The Rangers were used as a spearhead after landing at Anzio, but because of poor intelligence met unexpected, fierce resistance at Cisterna and by authoritative accounts did not have the support weapons to overcome it as they battled through mud and drainage ditches.

Rick Atkinson, in the book “Day of Battle,” said 250 to 300 Rangers died and eight escaped, leaving hundreds of others captured.

According to Marsha Henry Goff, an unofficial historian for the Rangers whose father served in the elite corps, “Col. Darby, who had protested the use of his Rangers as conventional troops — contending they were trained for a different type of fighting — had gone into a room alone and sobbed” after learning of the casualties.

She said the first word of the disaster came in an Associated Press war dispatch March 8 from Naples — five weeks after the battle.

“A grim secret kept locked in the hearts of allied troops in Italy for over a month now has been placed in the record of heroic but hopeless ‘last stands,’” it began.

The breakout from the beaches of Anzio had been stalled and the liberation of Rome, the first Axis capital to fall, would have to wait until June.

This also was grim news for Italian civilians.

“We lived for months underground,” Bruno Fieramonte, 75, a retired school teacher, told children taken down to the dark and dank grottoes of a 16th-century palace on the main square, recalling the fighting and bombing that destroyed 90 percent of the town’s buildings — with only few scarred and blackened homes from that era still standing.

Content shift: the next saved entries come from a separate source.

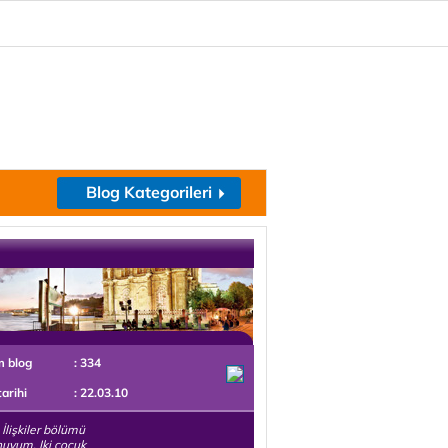
Blog Kategorileri
m blog
: 334
tarihi
: 22.03.10
 İlişkiler bölümü
uyum. Iki çocuk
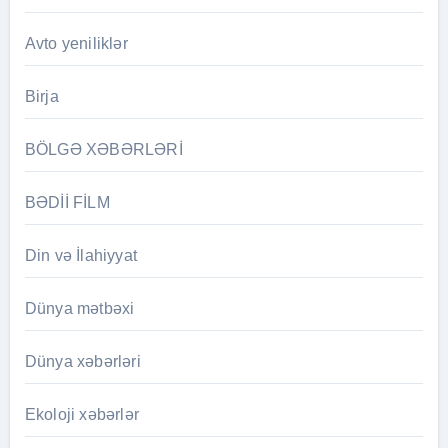
Avto yeniliklər
Birja
BÖLGƏ XƏBƏRLƏRİ
BƏDİİ FİLM
Din və İlahiyyat
Dünya mətbəxi
Dünya xəbərləri
Ekoloji xəbərlər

Then, on March 19, the Germans, increasingly worried about resistance, rounded up the entire town and marched them north. Many ended up in labor camps and at farms as far north as Tuscany.

Felice Paliani, who was 13 at the time, said he was taken in as a mascot by the Americans when Cisterna was finally liberated. “We survived because we were united,” he said.

Surviving Rangers, mostly in their 80s, generally visit around American Memorial Day, combining it with a stop at the military cemetery in Anzio-Nettuno.

Asked whether German survivors were ever invited, the mayor said, “Actually no. But you’ve given me an idea for next year.”